Raytheon-Manufactured Bomb Kills 31 Civilians at Yemen Water Drilling Site in Apparent War Crime

| Importance: 10/10

Before dawn on September 10, 2016, Saudi-led coalition aircraft conducted repeated airstrikes on a water drilling site in Arhab, Sanaa governorate, Yemen, killing at least 31 civilians and wounding 42 others in what Human Rights Watch characterized as an apparent war crime. The first strike hit near a workers’ shelter occupied by nearly a dozen workers and managers at approximately 5:30 AM, killing six and wounding five others. After several dozen villagers arrived around 9:00 AM to remove bodies and examine the site, coalition aircraft returned and proceeded to bomb the vicinity at least 12 more times over the course of three hours, with strikes occurring approximately 15 minutes apart. These secondary strikes killed at least 15 additional civilians and wounded dozens more, demonstrating a pattern of “double-tap” strikes designed to maximize casualties among first responders—a tactic that constitutes a clear violation of the laws of war.

Raytheon Bomb Manufactured in Arizona

Human Rights Watch weapons experts examined and photographed remnants of two US-made GBU-12 Paveway II laser-guided 500-pound bombs found at the strike site. One bomb’s wing assembly bore markings indicating production by Raytheon Company at its Tucson, Arizona facility in October 2015—manufactured less than a year before it killed Yemeni civilians. The precision-guided munition’s presence at an isolated water drilling site—reachable only by dirt road and located two kilometers from the nearest village—demonstrated that the coalition possessed the technological capability to strike with extreme accuracy, making the civilian casualties result from deliberate targeting decisions rather than technological limitations. The drill rig represented critical civilian infrastructure in a region facing severe water scarcity, and its targeting violated prohibitions against attacking objects indispensable to the survival of the civilian population.

Double-Tap Strike Pattern

The systematic nature of the attack—an initial strike followed by repeated attacks on rescuers hours later—constituted a textbook “double-tap” strike designed to kill first responders. This tactic violates fundamental principles of international humanitarian law, which requires parties to a conflict to take all feasible precautions to avoid civilian harm and prohibits attacks that fail to distinguish between military objectives and civilians. The coalition aircraft had sufficient time during the three-hour attack sequence to observe that the site contained only civilian workers and rescuers, yet continued striking. The attack occurred in an unpopulated area with no apparent military objective, and witnesses reported no Houthi military presence or activity in the vicinity. Human Rights Watch investigators found no evidence of any legitimate military target that could have justified even the initial strike, much less the sustained bombardment of rescue efforts.

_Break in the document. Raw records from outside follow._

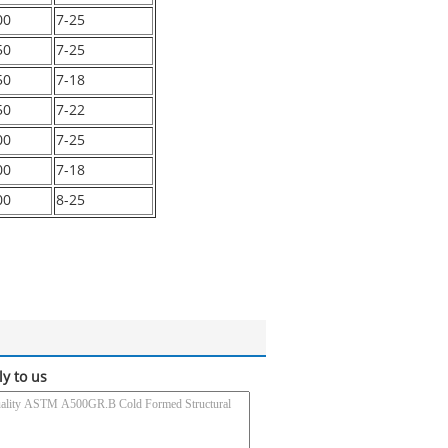
00
7-25
50
7-25
50
7-18
50
7-22
00
7-25
00
7-18
00
8-25
ly to us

US Complicity and Raytheon Profitability

The attack occurred during a period when the United States provided extensive intelligence support, aerial refueling, and logistical assistance to the Saudi-led coalition, while Raytheon and other US defense contractors supplied billions of dollars in weapons systems. The fresh manufacture date on the Raytheon bomb—produced in October 2015, just months after the Yemen war began in March 2015—demonstrated the direct pipeline between Arizona weapons factories and Yemeni civilian casualties. Raytheon’s Paveway guidance systems converted unguided bombs into precision weapons, technology the company marketed as reducing civilian casualties. However, the Arhab attack revealed how precision-guided munitions enabled war crimes by allowing attackers to deliberately target civilian sites with accuracy while maintaining plausible deniability. The attack documented a clear chain of accountability: Raytheon manufactured the weapon, the US government approved its export to Saudi Arabia, Saudi forces deliberately struck civilians, and Raytheon continued profiting from additional weapons sales despite documented use in war crimes.

Significance

The Arhab water drilling site attack exemplified the systematic pattern of Saudi coalition war crimes in Yemen enabled by US weapons manufacturers, particularly Raytheon. The attack’s targeting of critical civilian infrastructure, the use of recently-manufactured US precision-guided munitions, and the deliberate “double-tap” strikes on rescuers demonstrated that coalition forces possessed both the technological capability and tactical knowledge to avoid civilian harm but chose to inflict it. The incident provided ammunition for congressional critics of US arms sales to Saudi Arabia, though these concerns would be repeatedly overridden by executive branch determinations that weapons sales served US strategic interests. For Raytheon, the bombing represented a public relations challenge but caused no interruption to its lucrative Saudi contracts. The company’s stock price continued rising throughout 2016-2017 as Middle East tensions and Saudi weapons purchases accelerated. The attack established a pattern that would repeat throughout the Yemen war: precision-guided Raytheon weapons being used in attacks killing civilians, human rights organizations documenting the war crimes, congressional protests, executive branch defenses of arms sales, and Raytheon’s continued profitability. The 31 civilian deaths at Arhab represented not aberrations but predictable consequences of a weapons supply relationship where manufacturer profits took precedence over civilian protection.